Analyze Data Records#

Perform a deep inspection of data sets and use the muiti-faceted results to evaluate the quality, conformance and presence of errors.

Goal#

The goal of analysis is to characterize data to know its structure, range of values, and presence of anomalies in relation to what it should be as defined by its architecture. Ideally, the documentation would describe the details of how it was collected, stored, and the meaning of the data in the context of its intended use. In this ideal case, unit tests could be made to automatically measure quality metrics both as the data is received and processed, and as it is distributed and used. Unfortunately, this ideal situation rarely exists and we are forced to manage data with uncertain quality, pedigree, and trustworthiness. When the use can tolerate imperfect data then this is not much of a problem. However, we now have increasingly stringent needs for better data to feed Artificial Intelligence (AI), Data Science (DataSci), and more sophisticated forecasting models in financial markets, global supply chain, consumer activity, and many others.

Objectives#

We have learned from in-depth analysis and thorough reconstruction of data sets across many fields and types of data systems that there are several specific types of anomalies that frequenetly exist and go undetected by even the most modern tools. Part of this expert assessment included following and measuring the impact of the imperfect data on the end-use business activities for how outcome errors impacted decision making, audit, compliance, analytics, forecast accuracy, etc. From this we created a combined human expert and big data Machine Learning (ML) technology to filter through all data to find several types of problems and reliable approaches to correcting them automatically. This led to the following key objectives of the VerityX (X denotes both the Python and DotNet libraries) analysis process:

  • capture details of field datatype and format for all records and visibly showcase even infrequent variations.
    • many tools limit the depth and breadth of records analyzed and variations captured due to processing, memory, and storage limitations.
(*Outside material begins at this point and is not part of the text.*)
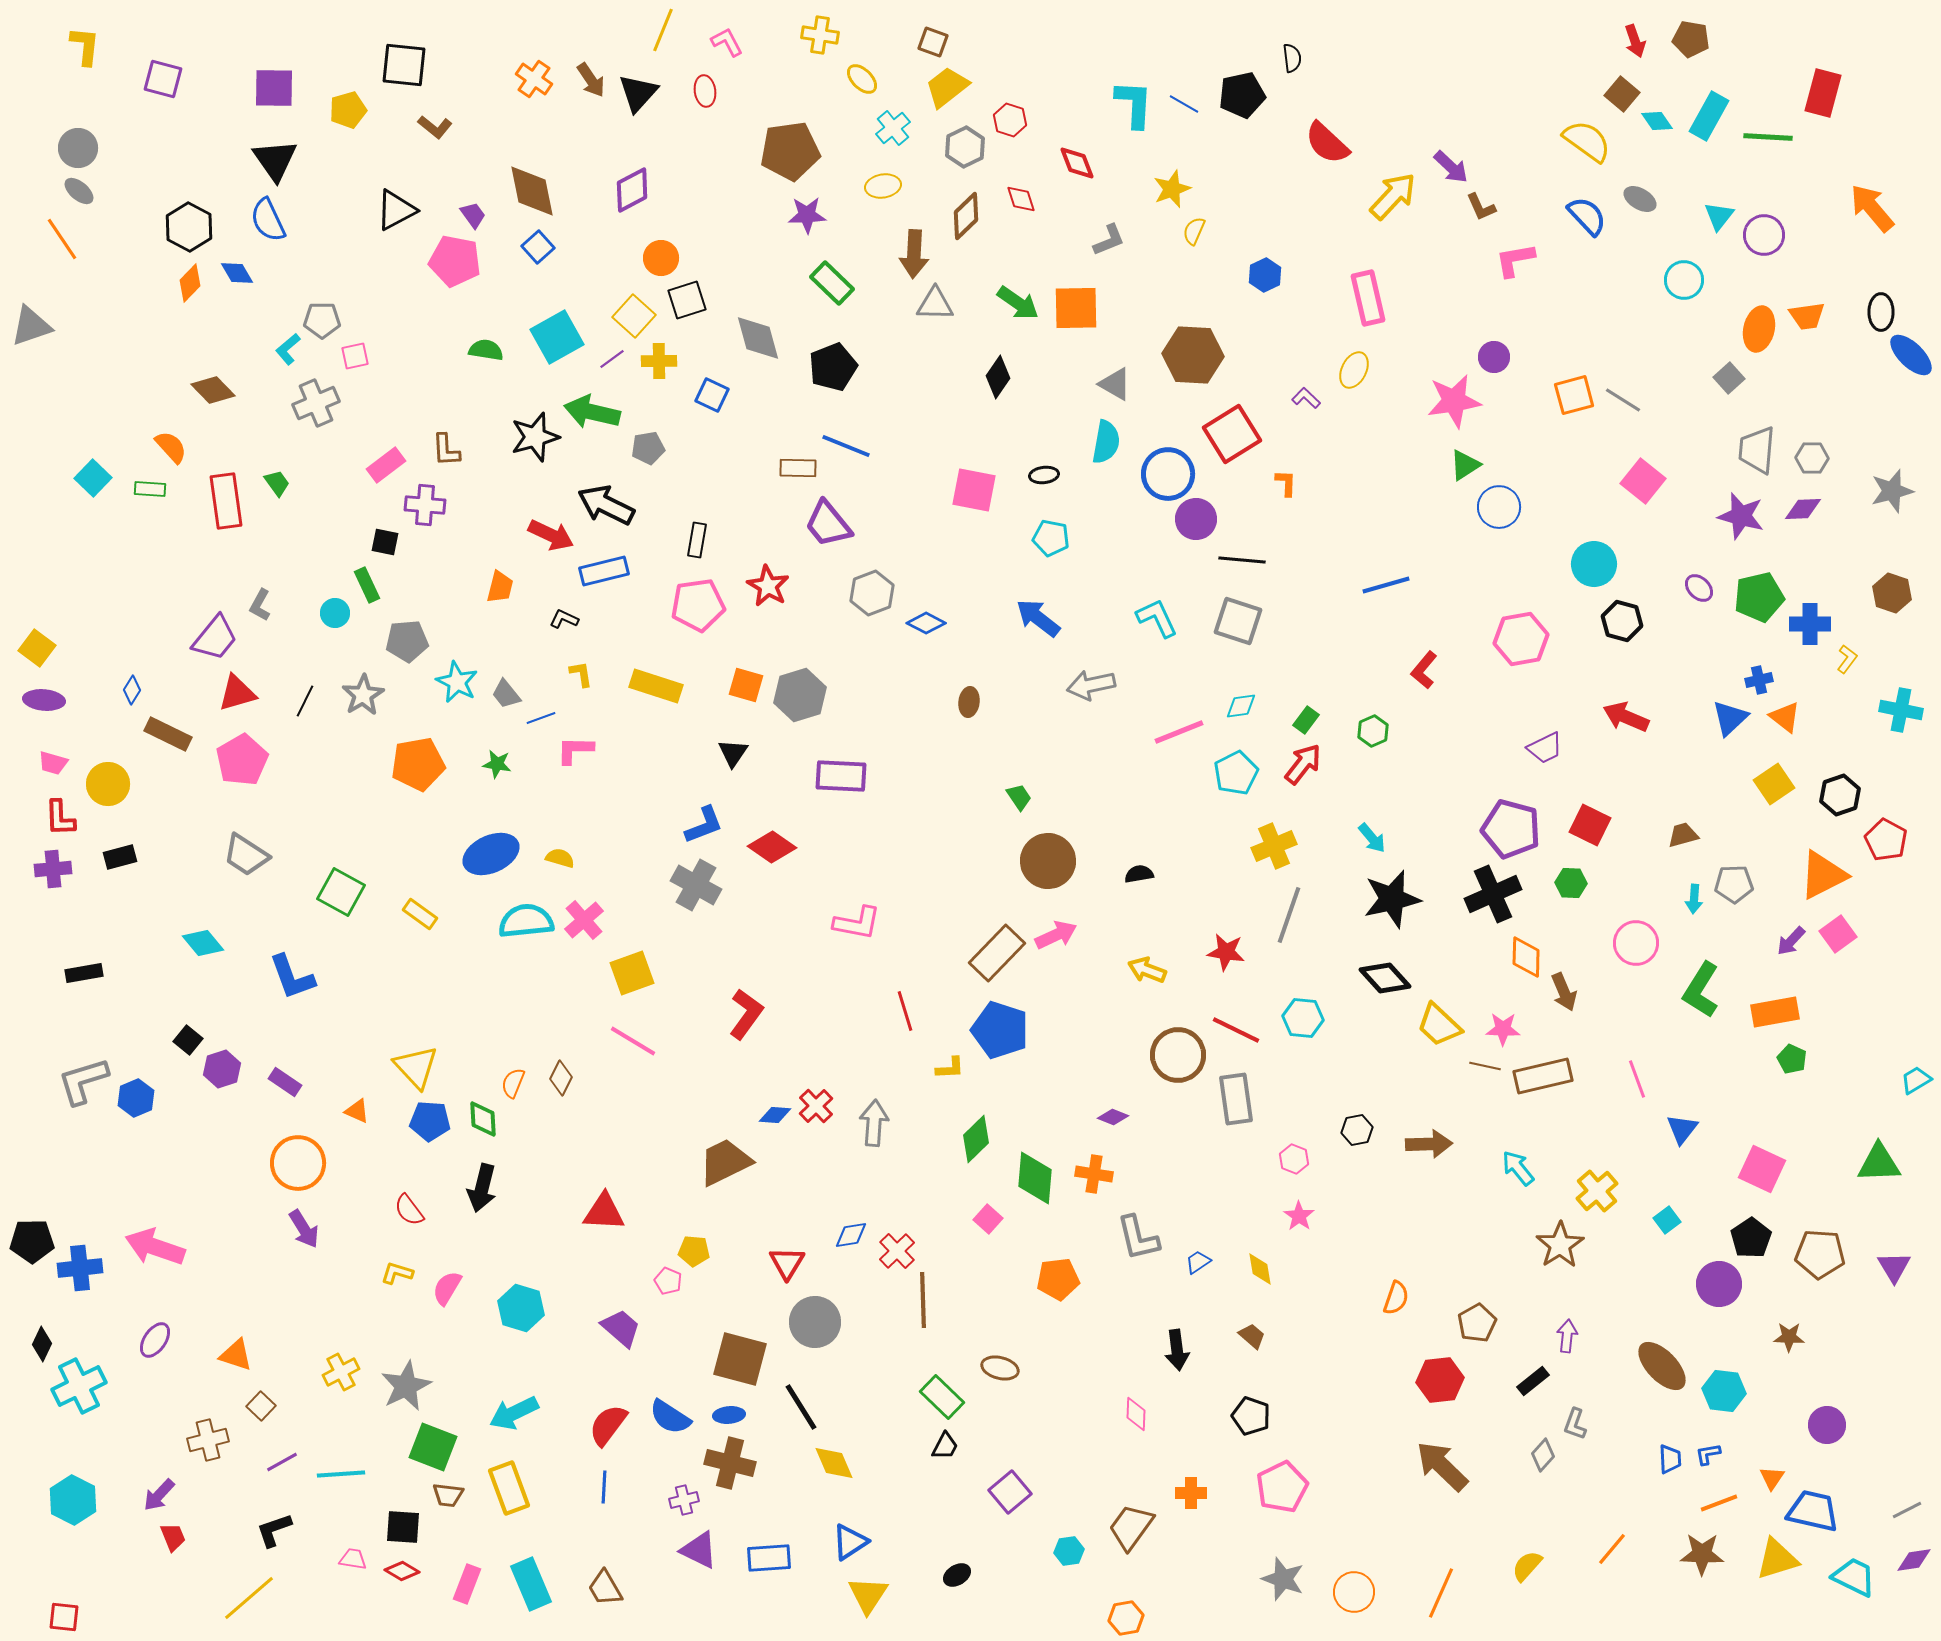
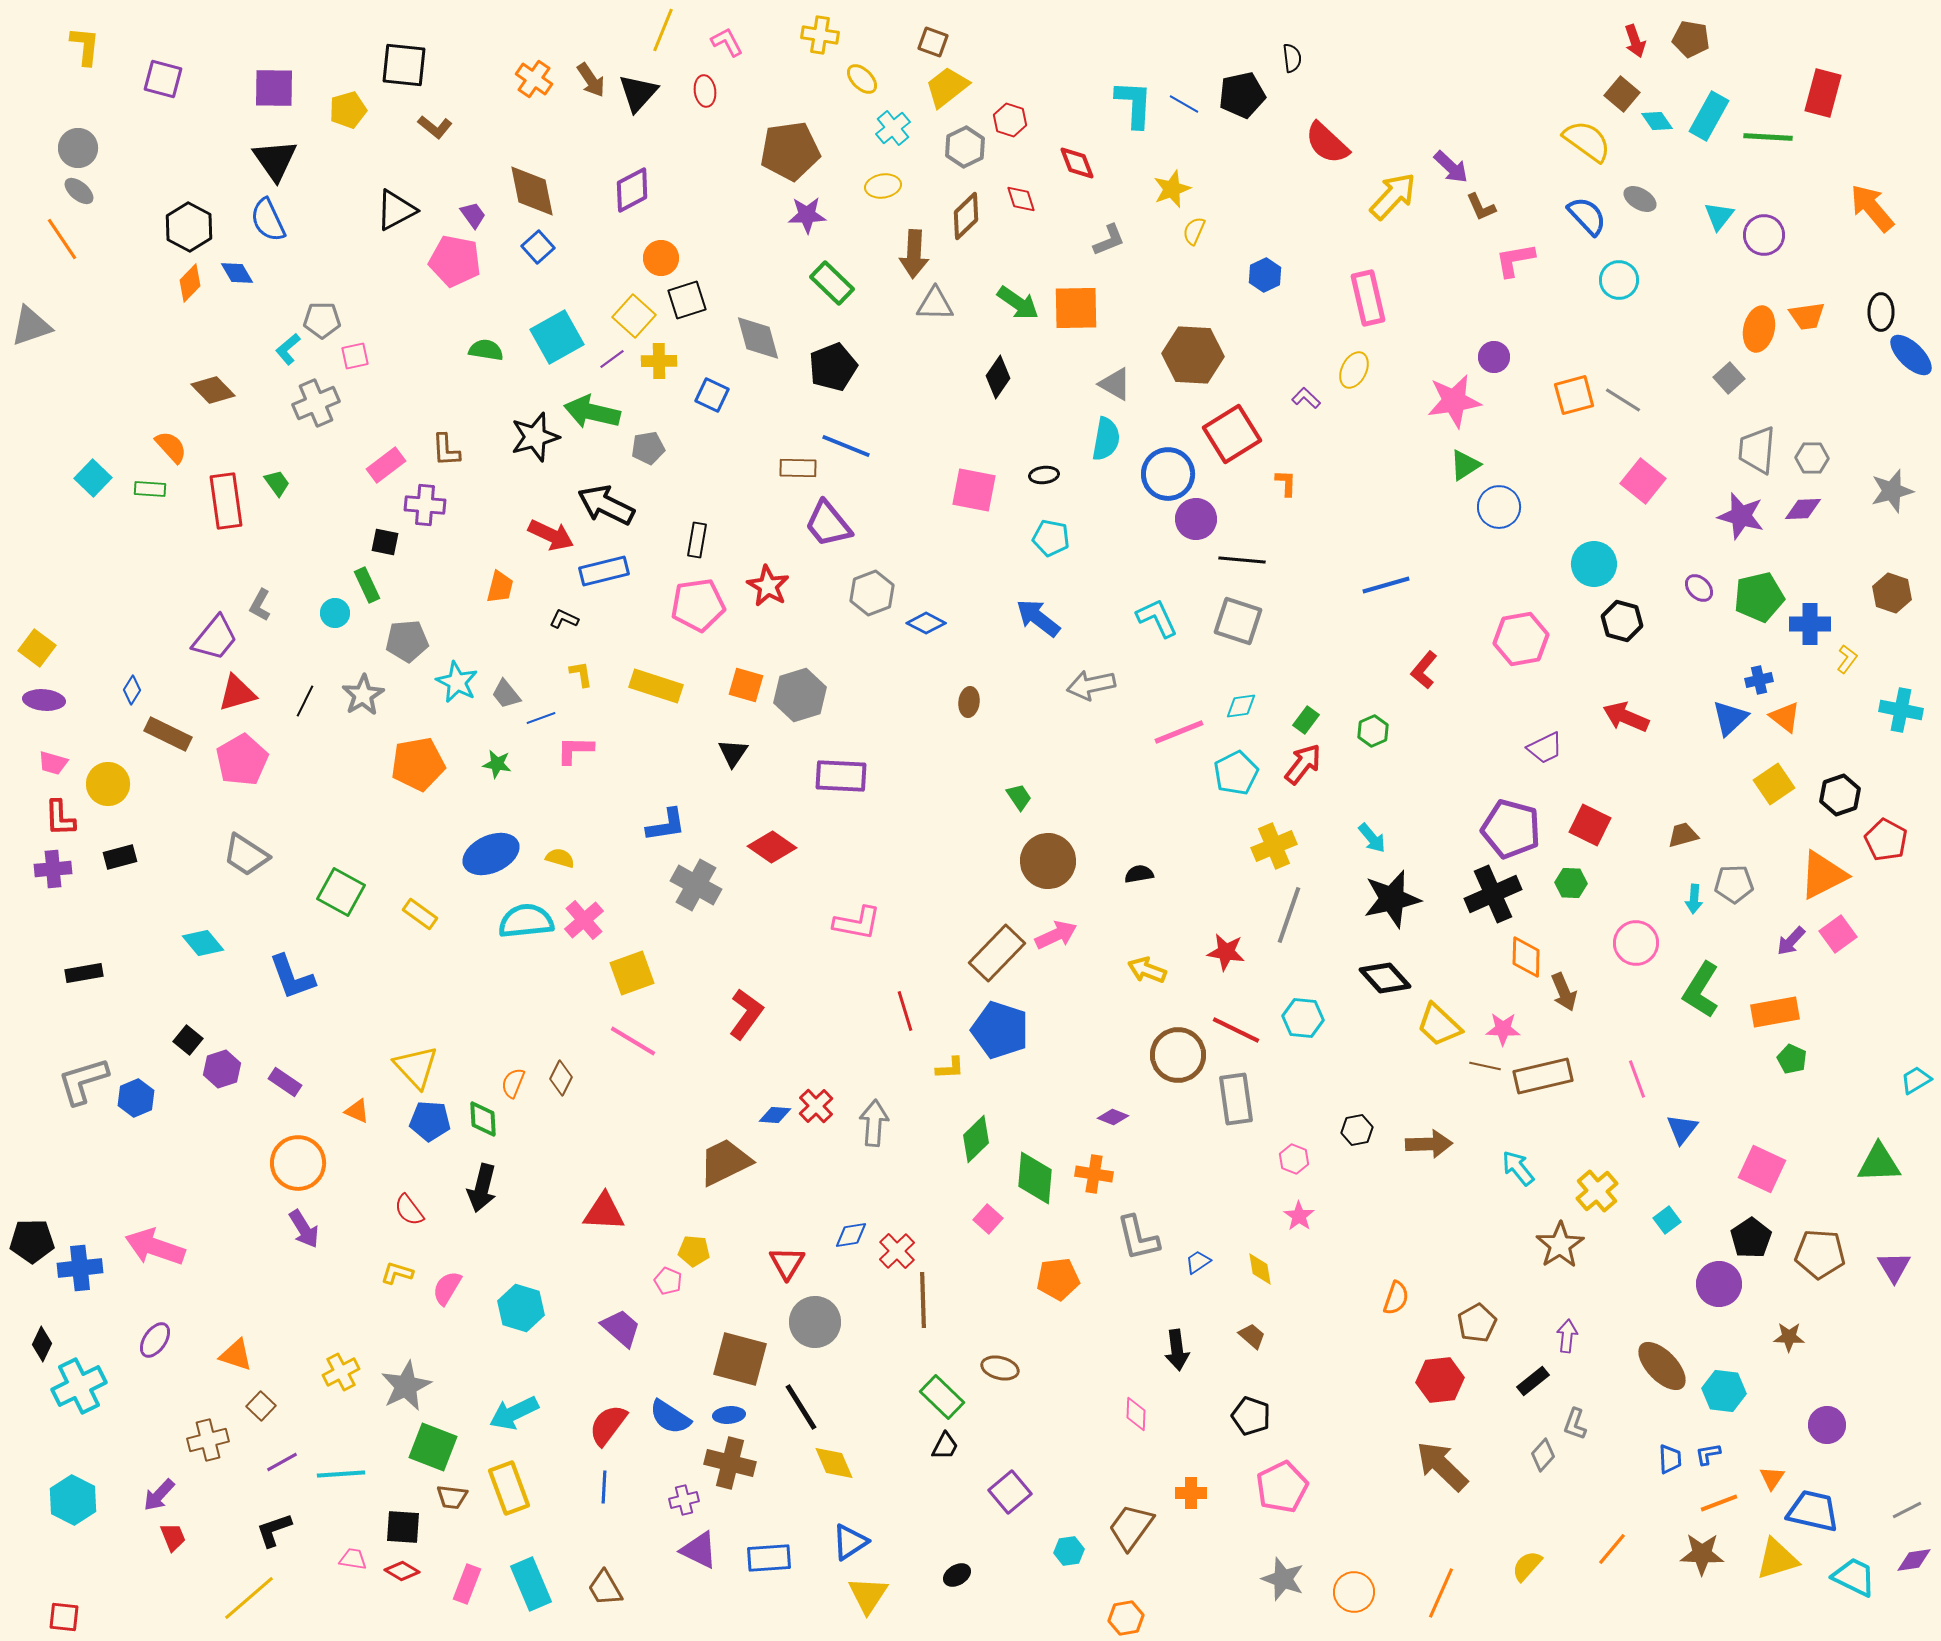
cyan circle at (1684, 280): moved 65 px left
cyan semicircle at (1106, 442): moved 3 px up
blue L-shape at (704, 825): moved 38 px left; rotated 12 degrees clockwise
brown trapezoid at (448, 1495): moved 4 px right, 2 px down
  • capture complete range of values for each field and emphasize low frequency instances since this is how anomalies can be quickly discovered.

  • capture complete range of values for combinations of several fields

  • track number of field values parsed per record as key indicator of presence of extra delimiters and line feeds that are not apparent during human review but which cause parsing code to break what should be a single record into multiple partial records or generate more field values than there are fields. This is surprisingly common in many mid and large size data systems.

  • provide automated correction algorithms that repair all of the above problems with minimal required data architecture and engineering which tends to be so complicated and labor intensive that it often lags actual data causing serious ‘technical debt’.

  • provide multiple views and types of results into data quality and problems since real world data teams are typically too constrained in time and personnel to probe every data set, system, and operation in detail.

Practice Continual Improvement#

VerityX is designed for iteratively improving data set quality and enriching. It is counter-productive to attempt to define every detail of a data set’s structure, meaning, and use case rules in one lengthy requirements gathering process. It is too complicated, laborious and prone to error. Instead, characterize data with an initial deep assessment and use the results to discover what is correct, what is a problem, and what needs to be clarified. Adjusting the VerityX job with ever increasing specificity is purposefully easy to do, and a core design principle to allow all team members including non-technical business workers and managers to review the business rules and resulting outcomes.

A typical workflow will be:

  1. Organize source data file(s) and use a text editor to view the top of the file to determine its basic structure for:

    • is there a header line of field titles

    • what delimiter is used

    • are there comment lines starting with either # or //

    • are there empty lines

    • are there any obvious problems like lines that are much too short or long, odd characters that do not belong in the type of data, values that are inconsistent compared to most records

  2. Create a small application (Python or C# DotNet depending on library used) to read in the file’s records, provide settings, define fields. See examples on support web site and the sample below.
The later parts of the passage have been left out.